#### ASSIGNED TASK:
Return all the entries exactly. No pictures.

#### GIVEN RECORDS:

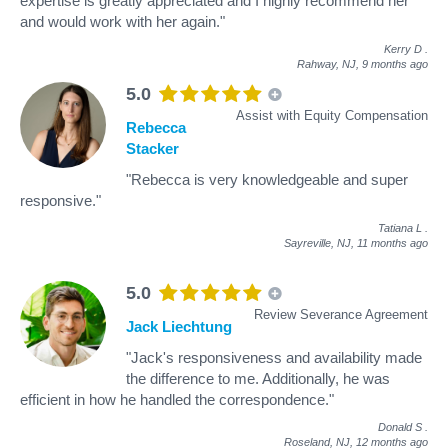
expertise is greatly appreciated and I highly recommend her
and would work with her again."
Kerry D
.
Rahway, NJ,
9 months ago
5.0
Assist with Equity Compensation
Rebecca
Stacker
"Rebecca is very knowledgeable and super
responsive."
Tatiana L
.
Sayreville, NJ,
11 months ago
5.0
Review Severance Agreement
Jack Liechtung
"Jack's responsiveness and availability made
the difference to me. Additionally, he was
efficient in how he handled the correspondence."
Donald S
.
Roseland, NJ,
12 months ago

#### ANSWER AREA:
expertise is greatly appreciated and I highly recommend her
and would work with her again."
Kerry D
.
Rahway, NJ,
9 months ago
5.0
Assist with Equity Compensation
Rebecca
Stacker
"Rebecca is very knowledgeable and super
responsive."
Tatiana L
.
Sayreville, NJ,
11 months ago
5.0
Review Severance Agreement
Jack Liechtung
"Jack's responsiveness and availability made
the difference to me. Additionally, he was
efficient in how he handled the correspondence."
Donald S
.
Roseland, NJ,
12 months ago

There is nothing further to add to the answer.